Les représentants de la cinquantaine de parties civiles ont salué cette condamnation dans un communiqué, déplorant néanmoins son caractère “tardif”.
Moshe Kantor, président du Congrès juif européen, a de son côté souligné “l’occasion” qu’offre le procès “d’éduquer une génération bien trop éloignée des horreurs de l’Holocauste”.
Pour la dernière fois sans doute, l’audience a montré “comment c’était et comment cela a pu se produire”, a renchéri sur les ondes de Deutschlandradio Kultur Beate Klarsfeld, célèbre pour sa traque des criminels nazis.
LE PREMIER A S’EXCUSER
Dans ses réquisitions, le procureur avait mis en balance la “contribution mineure” d’Oskar Gröning au fonctionnement d’Auschwitz, devenu emblématique de l’enfer concentrationnaire, avec le nombre “presque inimaginable” de victimes.
Si le vieil homme a d’emblée assumé une “faute morale” et a présenté à plusieurs reprises ses excuses, sa défense avait plaidé l’acquittement, qu’il n’avait apporté aucune “contribution” concrète à l’Holocauste.
Les charges contre l’ancien SS reposaient sur deux points: on lui reprochait d’avoir soutenu économiquement le régime, en envoyant l’argent des déportés à Berlin, et d’avoir assisté par trois fois à la “sélection” séparant, à l’entrée du camp, les nouveaux arrivants jugés aptes au travail de ceux qui étaient immédiatement tués.
Il s’était défendu en assurant que son rôle consistait uniquement à éviter les vols dans les bagages des déportés, sans lien avec l’extermination, et en rappelant ses trois demandes infructueuses de transfert sur le front.
ON A PU TÉMOIGNER
Cette longue audience, transférée pour l’occasion dans une salle de spectacle souvent comble, a permis d’entendre les témoignages bouleversants de survivants d’Auschwitz.

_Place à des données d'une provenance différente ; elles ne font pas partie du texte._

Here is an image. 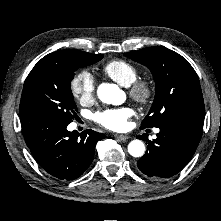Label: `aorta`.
<instances>
[{
	"label": "aorta",
	"instance_id": "762f6f07",
	"mask_svg": "<svg viewBox=\"0 0 221 221\" xmlns=\"http://www.w3.org/2000/svg\"><path fill=\"white\" fill-rule=\"evenodd\" d=\"M121 90L117 85L102 83L97 89L98 98L106 104L117 105L120 103ZM128 153L133 157H141L145 153V145L141 140L135 139L128 144Z\"/></svg>",
	"mask_w": 221,
	"mask_h": 221
}]
</instances>
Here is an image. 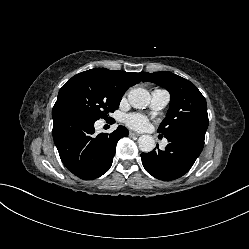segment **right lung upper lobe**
Instances as JSON below:
<instances>
[{
  "label": "right lung upper lobe",
  "mask_w": 249,
  "mask_h": 249,
  "mask_svg": "<svg viewBox=\"0 0 249 249\" xmlns=\"http://www.w3.org/2000/svg\"><path fill=\"white\" fill-rule=\"evenodd\" d=\"M88 72L97 75L103 81L111 85L115 90L124 94L125 91L139 83L146 76L145 72H125L117 70H108L106 68H95L88 70Z\"/></svg>",
  "instance_id": "right-lung-upper-lobe-1"
}]
</instances>
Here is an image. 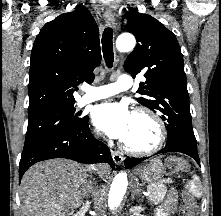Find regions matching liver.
Segmentation results:
<instances>
[{
	"mask_svg": "<svg viewBox=\"0 0 221 216\" xmlns=\"http://www.w3.org/2000/svg\"><path fill=\"white\" fill-rule=\"evenodd\" d=\"M101 177L109 166H96ZM89 168L67 159H51L30 167L20 184L21 216H67L87 194Z\"/></svg>",
	"mask_w": 221,
	"mask_h": 216,
	"instance_id": "1",
	"label": "liver"
}]
</instances>
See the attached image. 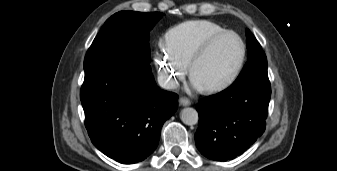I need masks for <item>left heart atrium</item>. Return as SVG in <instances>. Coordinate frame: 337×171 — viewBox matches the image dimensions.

Plusieurs d’entre eux ont évoqué l’effet cathartique des audiences.
“Je ne veux pas de vengeance, mais je trouve que c’est un verdict juste”, confiait Léon Schwarzbaum, 94 ans, qui a perdu “trente membres de (sa) famille” dans la Shoah. “La morale de l’histoire est: peu importe votre âge, vous aurez à affronter la justice”, a ajouté Angela Orosz-Richt, l’une des rares rescapées nées dans le camp d’Auschwitz.
Ni l’action de la justice ni les mots de l’accusé “n’effacent” la souffrance des parties civiles, expliquent-elles dans leur communiqué. Mais “nous avons pu témoigner du crime monstrueux et indicible commis contre nos familles et nous-mêmes”, poursuivent-elles.

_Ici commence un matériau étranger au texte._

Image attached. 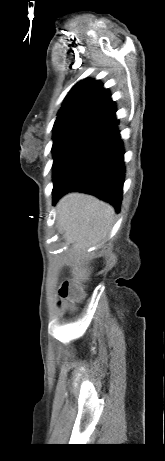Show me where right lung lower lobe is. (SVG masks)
I'll use <instances>...</instances> for the list:
<instances>
[{
	"label": "right lung lower lobe",
	"instance_id": "obj_1",
	"mask_svg": "<svg viewBox=\"0 0 165 461\" xmlns=\"http://www.w3.org/2000/svg\"><path fill=\"white\" fill-rule=\"evenodd\" d=\"M125 178L124 147L115 118L100 129L54 181L53 205L64 194H92L120 210Z\"/></svg>",
	"mask_w": 165,
	"mask_h": 461
}]
</instances>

Le procès Gröning illustre la sévérité accrue de la justice allemande à l’égard des derniers nazis encore vivants, depuis la condamnation en 2011 de John Demjanjuk, ex-gardien de Sobibor, à cinq ans de prison. Ces décisions tardives contrastent avec le peu de condamnations, à des peines souvent faibles, prononcées pendant des décennies.
Quelque 1,1 million de personnes, dont un million de Juifs, ont péri entre 1940 et 1945 à Auschwitz-Birkenau, libéré par les troupes soviétiques fin janvier 1945.